(Exercise aim)
Reproduce every record below exactly, with the pictures left out.

== Segment start ==

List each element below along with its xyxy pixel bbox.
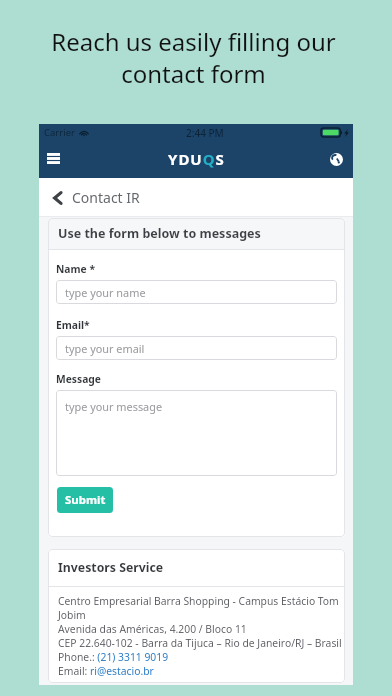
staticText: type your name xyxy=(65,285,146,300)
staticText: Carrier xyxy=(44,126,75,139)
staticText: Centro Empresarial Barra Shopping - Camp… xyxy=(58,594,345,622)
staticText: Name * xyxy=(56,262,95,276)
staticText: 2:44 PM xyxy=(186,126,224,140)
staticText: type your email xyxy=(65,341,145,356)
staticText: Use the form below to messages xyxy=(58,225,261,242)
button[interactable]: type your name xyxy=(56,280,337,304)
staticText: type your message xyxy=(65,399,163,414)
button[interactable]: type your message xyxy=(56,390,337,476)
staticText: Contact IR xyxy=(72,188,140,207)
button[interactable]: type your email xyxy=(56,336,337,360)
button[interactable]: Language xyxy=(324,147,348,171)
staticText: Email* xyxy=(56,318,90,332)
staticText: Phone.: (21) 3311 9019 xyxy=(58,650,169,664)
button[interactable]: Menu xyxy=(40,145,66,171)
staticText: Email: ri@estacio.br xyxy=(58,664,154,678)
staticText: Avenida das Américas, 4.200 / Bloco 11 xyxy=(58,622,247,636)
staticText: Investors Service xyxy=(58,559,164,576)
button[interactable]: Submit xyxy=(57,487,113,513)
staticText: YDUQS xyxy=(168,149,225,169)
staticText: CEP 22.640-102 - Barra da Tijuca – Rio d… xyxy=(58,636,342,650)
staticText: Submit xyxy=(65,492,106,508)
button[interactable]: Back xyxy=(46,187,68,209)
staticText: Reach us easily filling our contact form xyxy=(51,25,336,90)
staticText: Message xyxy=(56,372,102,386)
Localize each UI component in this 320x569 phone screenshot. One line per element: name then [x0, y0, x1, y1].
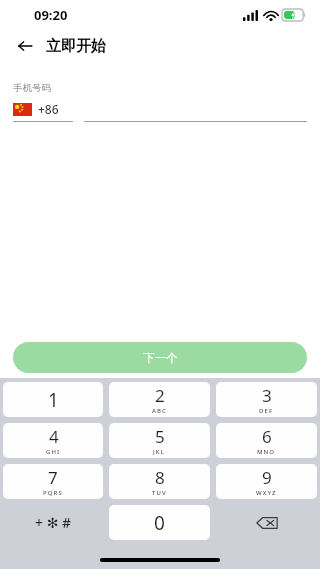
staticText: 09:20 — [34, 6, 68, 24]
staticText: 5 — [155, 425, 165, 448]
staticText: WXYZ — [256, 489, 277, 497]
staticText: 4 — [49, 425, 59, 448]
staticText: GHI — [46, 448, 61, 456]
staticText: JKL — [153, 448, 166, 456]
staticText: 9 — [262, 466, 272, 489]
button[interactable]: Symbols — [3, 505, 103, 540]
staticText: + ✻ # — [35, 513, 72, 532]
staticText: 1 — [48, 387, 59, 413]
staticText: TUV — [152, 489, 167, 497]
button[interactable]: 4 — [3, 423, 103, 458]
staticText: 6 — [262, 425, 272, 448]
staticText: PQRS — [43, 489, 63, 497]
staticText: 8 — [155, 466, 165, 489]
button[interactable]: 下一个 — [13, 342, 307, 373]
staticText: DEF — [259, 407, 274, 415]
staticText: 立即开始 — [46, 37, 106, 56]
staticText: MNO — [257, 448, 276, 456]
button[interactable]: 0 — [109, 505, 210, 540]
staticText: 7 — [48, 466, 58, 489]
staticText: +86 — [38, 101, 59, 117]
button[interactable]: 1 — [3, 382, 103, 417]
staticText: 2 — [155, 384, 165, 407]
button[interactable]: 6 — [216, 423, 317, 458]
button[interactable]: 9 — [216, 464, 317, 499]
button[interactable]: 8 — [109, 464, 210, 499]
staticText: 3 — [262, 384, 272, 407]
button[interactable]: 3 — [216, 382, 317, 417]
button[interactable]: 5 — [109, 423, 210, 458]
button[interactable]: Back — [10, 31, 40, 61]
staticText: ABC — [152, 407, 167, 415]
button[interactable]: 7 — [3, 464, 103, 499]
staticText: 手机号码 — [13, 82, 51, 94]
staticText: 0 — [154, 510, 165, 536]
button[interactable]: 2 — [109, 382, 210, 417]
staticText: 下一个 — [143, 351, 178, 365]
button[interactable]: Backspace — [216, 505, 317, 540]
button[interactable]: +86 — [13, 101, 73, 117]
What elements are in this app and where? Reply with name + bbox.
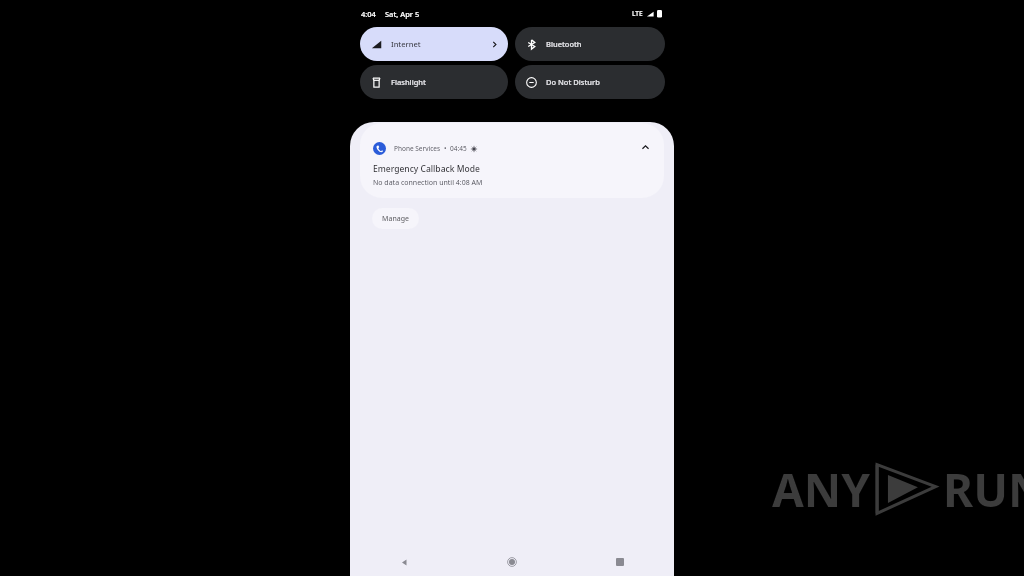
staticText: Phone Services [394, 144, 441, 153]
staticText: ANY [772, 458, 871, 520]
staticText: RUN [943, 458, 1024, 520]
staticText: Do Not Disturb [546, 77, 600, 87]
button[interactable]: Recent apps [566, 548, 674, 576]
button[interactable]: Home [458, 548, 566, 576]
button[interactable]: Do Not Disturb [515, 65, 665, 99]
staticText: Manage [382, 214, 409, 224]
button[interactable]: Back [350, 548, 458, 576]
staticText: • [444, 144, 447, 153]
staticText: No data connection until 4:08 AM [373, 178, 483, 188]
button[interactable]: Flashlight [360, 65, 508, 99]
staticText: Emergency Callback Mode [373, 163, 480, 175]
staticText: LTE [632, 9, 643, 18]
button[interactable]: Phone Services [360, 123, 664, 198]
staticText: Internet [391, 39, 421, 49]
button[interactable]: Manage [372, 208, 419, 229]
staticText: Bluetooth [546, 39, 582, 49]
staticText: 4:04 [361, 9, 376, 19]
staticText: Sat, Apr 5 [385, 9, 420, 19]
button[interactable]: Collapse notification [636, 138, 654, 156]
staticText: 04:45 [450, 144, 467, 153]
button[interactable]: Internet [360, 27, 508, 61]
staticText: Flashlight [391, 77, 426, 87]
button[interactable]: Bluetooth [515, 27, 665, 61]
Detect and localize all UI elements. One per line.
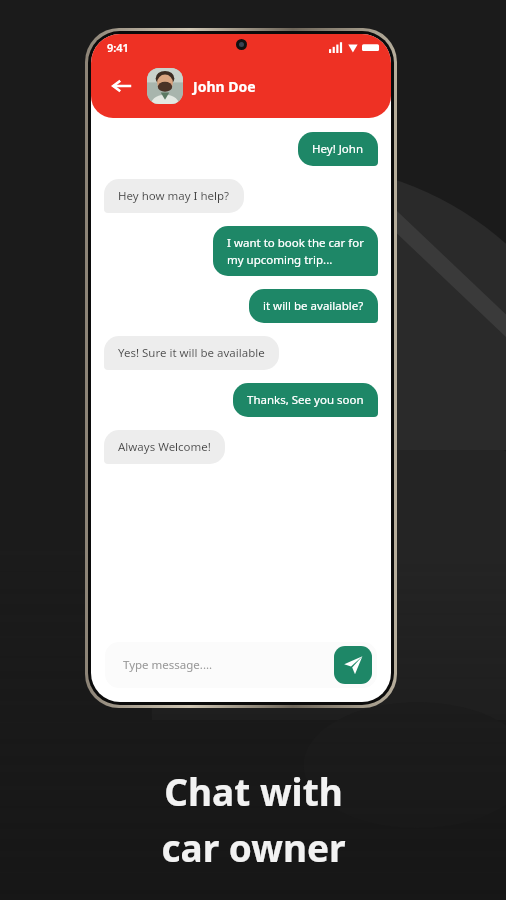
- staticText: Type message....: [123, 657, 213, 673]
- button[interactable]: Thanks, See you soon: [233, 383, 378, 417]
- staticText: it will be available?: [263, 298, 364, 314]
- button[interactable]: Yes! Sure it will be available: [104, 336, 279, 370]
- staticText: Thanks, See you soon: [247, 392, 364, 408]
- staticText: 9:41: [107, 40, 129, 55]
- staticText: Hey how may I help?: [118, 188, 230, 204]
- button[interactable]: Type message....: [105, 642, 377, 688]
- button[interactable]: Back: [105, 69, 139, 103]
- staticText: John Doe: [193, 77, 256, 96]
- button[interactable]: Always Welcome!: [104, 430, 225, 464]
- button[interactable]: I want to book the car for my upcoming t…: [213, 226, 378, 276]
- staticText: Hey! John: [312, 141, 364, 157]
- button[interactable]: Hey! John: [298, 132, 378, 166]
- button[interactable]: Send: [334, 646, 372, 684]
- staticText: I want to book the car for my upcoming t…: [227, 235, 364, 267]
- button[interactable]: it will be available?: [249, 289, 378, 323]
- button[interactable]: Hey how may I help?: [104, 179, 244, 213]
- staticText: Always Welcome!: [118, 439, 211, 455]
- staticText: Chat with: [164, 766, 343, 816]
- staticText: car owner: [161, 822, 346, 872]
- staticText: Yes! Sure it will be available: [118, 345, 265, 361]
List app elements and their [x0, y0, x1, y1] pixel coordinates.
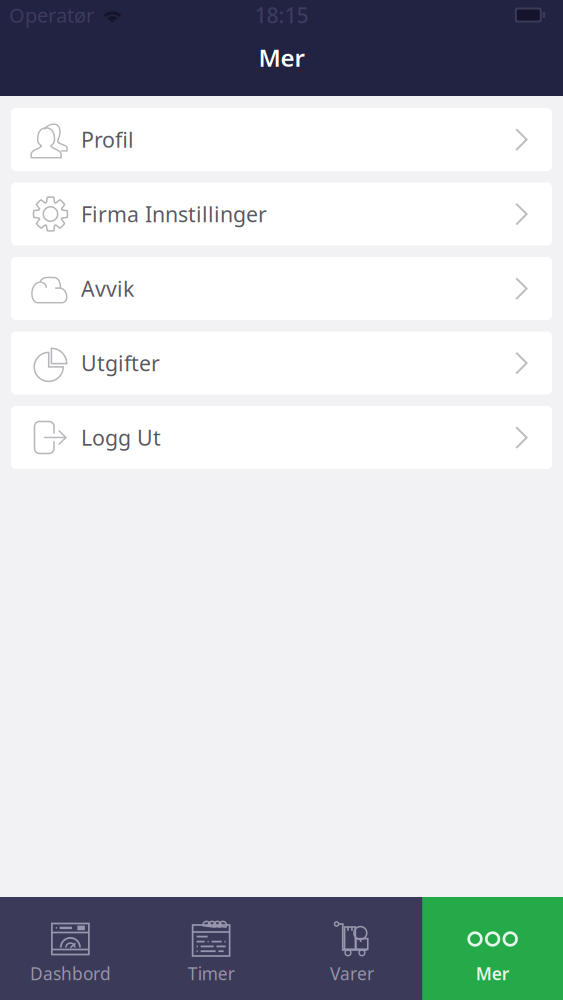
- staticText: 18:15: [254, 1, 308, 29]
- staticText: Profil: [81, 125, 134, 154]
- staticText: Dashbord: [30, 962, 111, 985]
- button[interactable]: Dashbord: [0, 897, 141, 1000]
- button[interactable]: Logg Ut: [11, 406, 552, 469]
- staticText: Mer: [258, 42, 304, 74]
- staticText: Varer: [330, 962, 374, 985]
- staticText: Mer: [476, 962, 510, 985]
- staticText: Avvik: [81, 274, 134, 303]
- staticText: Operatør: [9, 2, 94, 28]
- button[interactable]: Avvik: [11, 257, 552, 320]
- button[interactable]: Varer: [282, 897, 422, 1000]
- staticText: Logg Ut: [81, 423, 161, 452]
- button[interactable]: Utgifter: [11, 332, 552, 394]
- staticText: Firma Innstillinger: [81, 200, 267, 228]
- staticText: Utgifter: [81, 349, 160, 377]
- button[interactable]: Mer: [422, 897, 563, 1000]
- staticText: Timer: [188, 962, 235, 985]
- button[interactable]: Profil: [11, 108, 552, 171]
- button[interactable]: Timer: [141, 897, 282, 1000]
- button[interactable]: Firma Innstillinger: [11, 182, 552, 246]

== Segment end ==

(Reply to the task)
List each element below along with its xyxy pixel bbox.
staticText: type your name xyxy=(65,285,146,300)
staticText: Carrier xyxy=(44,126,75,139)
staticText: Centro Empresarial Barra Shopping - Camp… xyxy=(58,594,345,622)
staticText: Name * xyxy=(56,262,95,276)
staticText: 2:44 PM xyxy=(186,126,224,140)
staticText: type your email xyxy=(65,341,145,356)
staticText: Use the form below to messages xyxy=(58,225,261,242)
button[interactable]: type your name xyxy=(56,280,337,304)
staticText: type your message xyxy=(65,399,163,414)
button[interactable]: type your message xyxy=(56,390,337,476)
staticText: Contact IR xyxy=(72,188,140,207)
button[interactable]: type your email xyxy=(56,336,337,360)
button[interactable]: Language xyxy=(324,147,348,171)
staticText: Email* xyxy=(56,318,90,332)
staticText: Phone.: (21) 3311 9019 xyxy=(58,650,169,664)
button[interactable]: Menu xyxy=(40,145,66,171)
staticText: Email: ri@estacio.br xyxy=(58,664,154,678)
staticText: Avenida das Américas, 4.200 / Bloco 11 xyxy=(58,622,247,636)
staticText: Investors Service xyxy=(58,559,164,576)
button[interactable]: Submit xyxy=(57,487,113,513)
staticText: YDUQS xyxy=(168,149,225,169)
staticText: CEP 22.640-102 - Barra da Tijuca – Rio d… xyxy=(58,636,342,650)
staticText: Submit xyxy=(65,492,106,508)
button[interactable]: Back xyxy=(46,187,68,209)
staticText: Reach us easily filling our contact form xyxy=(51,25,336,90)
staticText: Message xyxy=(56,372,102,386)
Localize each UI component in this 320x569 phone screenshot. One line per element: name then [x0, y0, x1, y1].
staticText: 09:20 — [34, 6, 68, 24]
staticText: 5 — [155, 425, 165, 448]
staticText: WXYZ — [256, 489, 277, 497]
staticText: 4 — [49, 425, 59, 448]
staticText: GHI — [46, 448, 61, 456]
staticText: JKL — [153, 448, 166, 456]
staticText: 9 — [262, 466, 272, 489]
button[interactable]: Symbols — [3, 505, 103, 540]
staticText: + ✻ # — [35, 513, 72, 532]
staticText: 1 — [48, 387, 59, 413]
staticText: TUV — [152, 489, 167, 497]
button[interactable]: 4 — [3, 423, 103, 458]
staticText: 6 — [262, 425, 272, 448]
staticText: PQRS — [43, 489, 63, 497]
staticText: 8 — [155, 466, 165, 489]
button[interactable]: 下一个 — [13, 342, 307, 373]
staticText: DEF — [259, 407, 274, 415]
staticText: 立即开始 — [46, 37, 106, 56]
staticText: MNO — [257, 448, 276, 456]
button[interactable]: 0 — [109, 505, 210, 540]
staticText: 7 — [48, 466, 58, 489]
staticText: +86 — [38, 101, 59, 117]
button[interactable]: 1 — [3, 382, 103, 417]
staticText: 2 — [155, 384, 165, 407]
button[interactable]: 6 — [216, 423, 317, 458]
button[interactable]: 9 — [216, 464, 317, 499]
button[interactable]: 8 — [109, 464, 210, 499]
staticText: 3 — [262, 384, 272, 407]
button[interactable]: 3 — [216, 382, 317, 417]
button[interactable]: 5 — [109, 423, 210, 458]
button[interactable]: Back — [10, 31, 40, 61]
staticText: ABC — [152, 407, 167, 415]
button[interactable]: 7 — [3, 464, 103, 499]
staticText: 手机号码 — [13, 82, 51, 94]
staticText: 0 — [154, 510, 165, 536]
button[interactable]: 2 — [109, 382, 210, 417]
staticText: 下一个 — [143, 351, 178, 365]
button[interactable]: Backspace — [216, 505, 317, 540]
button[interactable]: +86 — [13, 101, 73, 117]
What elements are in this app and where? Reply with name + bbox.
staticText: Phone Services [394, 144, 441, 153]
staticText: ANY [772, 458, 871, 520]
staticText: RUN [943, 458, 1024, 520]
staticText: Do Not Disturb [546, 77, 600, 87]
button[interactable]: Recent apps [566, 548, 674, 576]
button[interactable]: Home [458, 548, 566, 576]
button[interactable]: Do Not Disturb [515, 65, 665, 99]
staticText: Manage [382, 214, 409, 224]
button[interactable]: Back [350, 548, 458, 576]
staticText: • [444, 144, 447, 153]
staticText: No data connection until 4:08 AM [373, 178, 483, 188]
button[interactable]: Flashlight [360, 65, 508, 99]
staticText: Emergency Callback Mode [373, 163, 480, 175]
staticText: LTE [632, 9, 643, 18]
button[interactable]: Phone Services [360, 123, 664, 198]
staticText: Internet [391, 39, 421, 49]
button[interactable]: Manage [372, 208, 419, 229]
staticText: Bluetooth [546, 39, 582, 49]
staticText: 4:04 [361, 9, 376, 19]
staticText: Sat, Apr 5 [385, 9, 420, 19]
button[interactable]: Collapse notification [636, 138, 654, 156]
staticText: 04:45 [450, 144, 467, 153]
button[interactable]: Internet [360, 27, 508, 61]
staticText: Flashlight [391, 77, 426, 87]
button[interactable]: Bluetooth [515, 27, 665, 61]
Detect and localize all UI elements. One per line.
- staticText: Type message....: [123, 657, 213, 673]
- button[interactable]: Thanks, See you soon: [233, 383, 378, 417]
- staticText: it will be available?: [263, 298, 364, 314]
- button[interactable]: Yes! Sure it will be available: [104, 336, 279, 370]
- staticText: Thanks, See you soon: [247, 392, 364, 408]
- staticText: 9:41: [107, 40, 129, 55]
- staticText: Hey how may I help?: [118, 188, 230, 204]
- button[interactable]: Type message....: [105, 642, 377, 688]
- button[interactable]: Back: [105, 69, 139, 103]
- staticText: John Doe: [193, 77, 256, 96]
- button[interactable]: Always Welcome!: [104, 430, 225, 464]
- button[interactable]: I want to book the car for my upcoming t…: [213, 226, 378, 276]
- staticText: Hey! John: [312, 141, 364, 157]
- button[interactable]: Hey! John: [298, 132, 378, 166]
- button[interactable]: Send: [334, 646, 372, 684]
- staticText: I want to book the car for my upcoming t…: [227, 235, 364, 267]
- button[interactable]: it will be available?: [249, 289, 378, 323]
- button[interactable]: Hey how may I help?: [104, 179, 244, 213]
- staticText: Always Welcome!: [118, 439, 211, 455]
- staticText: Chat with: [164, 766, 343, 816]
- staticText: car owner: [161, 822, 346, 872]
- staticText: Yes! Sure it will be available: [118, 345, 265, 361]
List app elements and their [x0, y0, x1, y1] pixel coordinates.
- staticText: 18:15: [254, 1, 308, 29]
- staticText: Profil: [81, 125, 134, 154]
- staticText: Dashbord: [30, 962, 111, 985]
- button[interactable]: Dashbord: [0, 897, 141, 1000]
- button[interactable]: Logg Ut: [11, 406, 552, 469]
- staticText: Mer: [258, 42, 304, 74]
- staticText: Varer: [330, 962, 374, 985]
- staticText: Mer: [476, 962, 510, 985]
- staticText: Avvik: [81, 274, 134, 303]
- staticText: Operatør: [9, 2, 94, 28]
- button[interactable]: Avvik: [11, 257, 552, 320]
- button[interactable]: Varer: [282, 897, 422, 1000]
- staticText: Logg Ut: [81, 423, 161, 452]
- button[interactable]: Utgifter: [11, 332, 552, 394]
- staticText: Firma Innstillinger: [81, 200, 267, 228]
- staticText: Utgifter: [81, 349, 160, 377]
- button[interactable]: Mer: [422, 897, 563, 1000]
- staticText: Timer: [188, 962, 235, 985]
- button[interactable]: Profil: [11, 108, 552, 171]
- button[interactable]: Timer: [141, 897, 282, 1000]
- button[interactable]: Firma Innstillinger: [11, 182, 552, 246]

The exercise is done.